(Collected data)

*-*-*

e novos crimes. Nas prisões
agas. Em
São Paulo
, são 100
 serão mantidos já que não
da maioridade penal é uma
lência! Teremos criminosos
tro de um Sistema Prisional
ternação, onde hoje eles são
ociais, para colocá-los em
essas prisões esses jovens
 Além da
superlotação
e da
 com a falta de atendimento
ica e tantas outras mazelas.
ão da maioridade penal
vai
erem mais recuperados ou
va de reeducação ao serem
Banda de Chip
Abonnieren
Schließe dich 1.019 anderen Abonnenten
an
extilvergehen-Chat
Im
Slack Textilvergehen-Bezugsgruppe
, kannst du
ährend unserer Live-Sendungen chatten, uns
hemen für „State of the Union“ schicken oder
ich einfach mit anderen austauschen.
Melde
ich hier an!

*-*-*

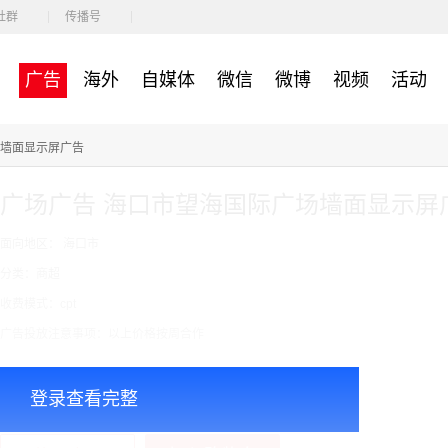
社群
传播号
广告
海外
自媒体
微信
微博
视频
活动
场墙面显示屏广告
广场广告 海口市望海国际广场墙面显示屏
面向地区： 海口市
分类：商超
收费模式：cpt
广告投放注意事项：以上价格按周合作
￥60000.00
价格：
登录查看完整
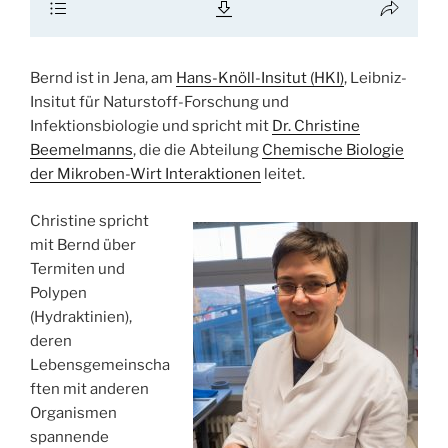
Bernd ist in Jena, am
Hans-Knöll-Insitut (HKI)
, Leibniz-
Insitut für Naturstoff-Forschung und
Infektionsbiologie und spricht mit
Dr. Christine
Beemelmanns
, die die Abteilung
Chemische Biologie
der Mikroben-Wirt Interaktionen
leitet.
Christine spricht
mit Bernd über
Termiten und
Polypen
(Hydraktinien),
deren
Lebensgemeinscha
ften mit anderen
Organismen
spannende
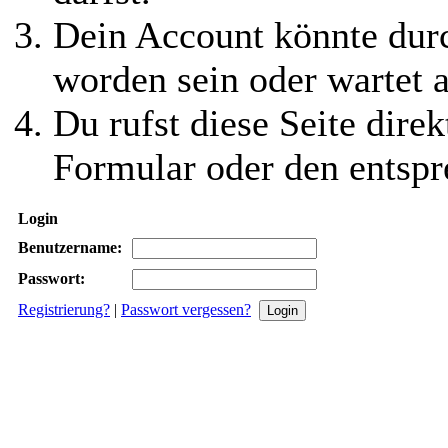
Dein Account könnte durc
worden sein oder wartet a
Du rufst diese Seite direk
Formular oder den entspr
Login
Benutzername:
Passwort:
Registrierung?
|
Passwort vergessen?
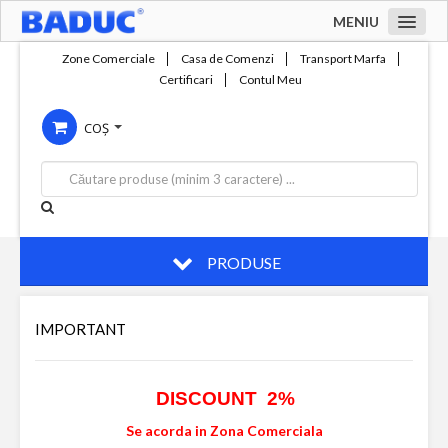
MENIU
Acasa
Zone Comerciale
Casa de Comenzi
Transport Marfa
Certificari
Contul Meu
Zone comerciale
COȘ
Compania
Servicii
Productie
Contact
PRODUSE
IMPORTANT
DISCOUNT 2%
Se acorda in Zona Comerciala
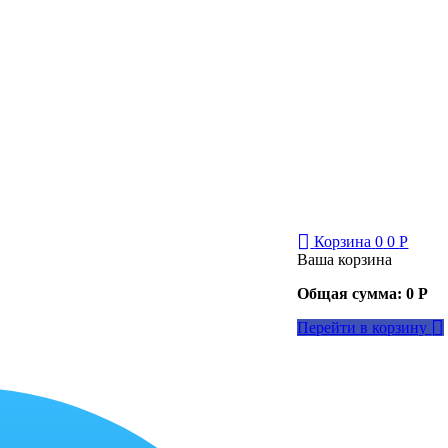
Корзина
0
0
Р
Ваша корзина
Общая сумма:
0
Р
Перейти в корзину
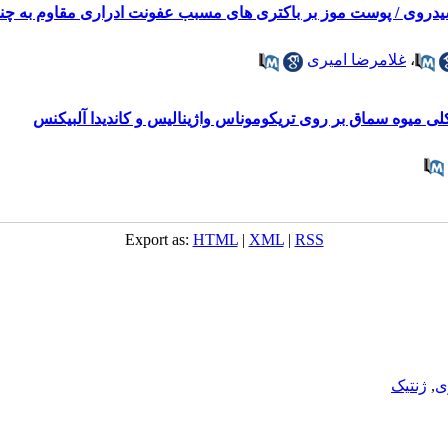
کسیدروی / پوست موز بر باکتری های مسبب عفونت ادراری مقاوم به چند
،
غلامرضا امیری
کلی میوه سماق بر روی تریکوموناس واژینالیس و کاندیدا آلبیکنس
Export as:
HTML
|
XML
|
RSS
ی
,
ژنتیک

*-*-*

** The task **
Using the data above, reproduce exactly the lines between those holding "e novos crimes. Nas prisões" and "ich hier an!", inclusive, and no others.

** Task result **
e novos crimes. Nas prisões
agas. Em
São Paulo
, são 100
 serão mantidos já que não
da maioridade penal é uma
lência! Teremos criminosos
tro de um Sistema Prisional
ternação, onde hoje eles são
ociais, para colocá-los em
essas prisões esses jovens
 Além da
superlotação
e da
 com a falta de atendimento
ica e tantas outras mazelas.
ão da maioridade penal
vai
erem mais recuperados ou
va de reeducação ao serem
Banda de Chip
Abonnieren
Schließe dich 1.019 anderen Abonnenten
an
extilvergehen-Chat
Im
Slack Textilvergehen-Bezugsgruppe
, kannst du
ährend unserer Live-Sendungen chatten, uns
hemen für „State of the Union“ schicken oder
ich einfach mit anderen austauschen.
Melde
ich hier an!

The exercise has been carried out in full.